Within six months of my moving to New York, the local ward had found me. I was diligently reading Friedrich Kittler, a German theorist and historian of the impact that media have on psychologies and social networks, when the phone rings.
"Your files have arrived here at the Manhattan ward, and I'd like to know what we should do with them."
It should be said that I was totally blindsided by the call. As far as I knew, the church had NO reason to know that I was in New York. I had changed addresses at least three times since I last attended church or had a visiting teacher.
The options, I learned, were 1) that I begin to take an active interest in the ward's activities, 2) that I have the ward destroy my file, 3) that I do nothing.
I didn't and don't want to participate in the ward's activities or to go to church. I don't particularly want to be wiped off the church's records, which seems to me like a histrionic refutation of my family's culture. My very nice interlocutor even goes so far as to admit that the permanent file, buried in some salt mine in Utah, would likely not be affected by the paperwork shuffle here in NYC. Still, I went for option number 3: keep my file open.
I called around, asking my mother, my grandmother, even my more fanatical aunts whether they'd narked me out to the church. How did they get my phone number? Nobody knew. My non-practicing sister hadn't narked me out, but she'd had, around the same time, a similar, so-what-are-you-up-to call.
A year later, I get a weary-sounding message on my answering machine: "Look, should we list you as an active member or should we destroy your file?" Again, I freak out, despite knowing that the Utah file will remain open until I die or commit some hideous act of apostacy, like publishing on Mormon history or maintaining an openly critical blog. Heh. (Hi, Utah!) I never called the guy back, thinking, If they want to destroy my file for bureaucratic reasons, they can go ahead and do so, but I won't ask them to do so since who would ask to be written out of the book of life?
It was a grim either-or, and so I evaded it.
The ward shifted tactics in the following year. I got birthday, Christmas, and Easter cards from the Relief Society (the female branch of the church). These cards moved me; they reminded me of the good memories I hold of sassy, smart Mormon women who, despite the patriarchy of the Mormon theology, manage to appropriate the culture's love of knowledge and self-determination for their own purposes. I never replied, but I was disposed to think more kindly of the religion.

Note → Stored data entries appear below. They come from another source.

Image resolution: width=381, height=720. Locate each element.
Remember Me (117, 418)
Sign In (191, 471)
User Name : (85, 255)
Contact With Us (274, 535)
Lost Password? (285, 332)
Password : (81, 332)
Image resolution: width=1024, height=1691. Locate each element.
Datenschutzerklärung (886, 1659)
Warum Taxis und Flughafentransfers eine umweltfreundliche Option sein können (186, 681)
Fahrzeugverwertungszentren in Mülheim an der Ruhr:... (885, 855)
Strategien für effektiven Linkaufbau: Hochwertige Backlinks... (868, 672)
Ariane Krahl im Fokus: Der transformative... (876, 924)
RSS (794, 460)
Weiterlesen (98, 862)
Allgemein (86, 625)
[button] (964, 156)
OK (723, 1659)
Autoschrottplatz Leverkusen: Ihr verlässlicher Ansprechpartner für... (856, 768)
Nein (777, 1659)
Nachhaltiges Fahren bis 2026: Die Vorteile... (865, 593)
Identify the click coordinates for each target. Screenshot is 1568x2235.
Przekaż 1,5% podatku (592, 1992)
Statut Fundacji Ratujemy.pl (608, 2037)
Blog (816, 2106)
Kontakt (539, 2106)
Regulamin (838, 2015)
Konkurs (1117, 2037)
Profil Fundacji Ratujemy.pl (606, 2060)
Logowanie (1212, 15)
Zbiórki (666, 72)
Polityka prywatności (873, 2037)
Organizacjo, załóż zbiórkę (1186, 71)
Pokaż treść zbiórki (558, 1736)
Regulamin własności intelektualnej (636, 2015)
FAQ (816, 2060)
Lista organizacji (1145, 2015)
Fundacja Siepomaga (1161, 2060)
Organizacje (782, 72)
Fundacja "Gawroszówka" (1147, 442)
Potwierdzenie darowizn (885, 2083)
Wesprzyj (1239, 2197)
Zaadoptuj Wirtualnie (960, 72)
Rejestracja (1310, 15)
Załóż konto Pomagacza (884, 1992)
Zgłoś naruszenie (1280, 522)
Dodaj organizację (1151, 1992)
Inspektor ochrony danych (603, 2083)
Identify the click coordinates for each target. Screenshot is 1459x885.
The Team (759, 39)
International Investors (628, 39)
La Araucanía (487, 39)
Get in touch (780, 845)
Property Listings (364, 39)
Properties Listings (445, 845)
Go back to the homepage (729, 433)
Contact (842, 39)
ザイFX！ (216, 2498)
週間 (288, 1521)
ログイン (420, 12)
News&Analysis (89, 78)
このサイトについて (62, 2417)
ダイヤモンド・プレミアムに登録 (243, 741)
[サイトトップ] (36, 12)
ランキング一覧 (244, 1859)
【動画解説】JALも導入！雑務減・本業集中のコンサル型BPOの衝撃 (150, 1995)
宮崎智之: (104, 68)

The following year I was away, but the cards continued in my absence.
This last year, however, the ward changed tactics once again, seemingly initiatiating a full-court press.
First, I get a call from my assigned visiting teacher. He seems to be a rational, human figure. I level with him: "I'm not about to come to church." He takes it well, admits to having been jack himself, gives me his number, invites me to call him if I need anything, and leaves me be.
But the on-going trouble has been the missionaries. I don't know what internal process sicced the missionaries on me, but this year I've apparently been on their list. And the trouble is that I haven't really been able to give them a clear message. There is a part of me that wants to communicate with people who are culturally Mormon; maybe it's the depaysage
, maybe it's a perverse desire to see my fears confirmed, but I was really tempted to hang out with two Elders who, I learned over the phone, were both native Utahns.
I knew it was a bad idea. I put them off for months with excuses about deadlines. Then I made an appointment with them--was I mad?--and missed it due to a scheduling crisis. You can't call a missionary to cancel an appointment, by the way: they don't have personal phones. A couple months later, we schedule another appointment, and again I miss it: I forgot about it and had other pressing things to do.
Finally, last night, I levelled with Elder E. (who is probably much younger than myself): "Look, my mother's maiden name is Smith; I'm culturally Mormon and will probably be a Jackmormon until the day I die. But I'm not about to come to church, and your job is to get me to come to church. I don't want to feel antagonist about the church, and in fact I'd like to hang out with culturally Mormon people, but I'd prefer my relationship with members to be more like that of my gay great-uncle: a wary understanding of differences sustained by personal sympathies."
Elder E. asked me the name of my visiting teacher. We'll see what happens next.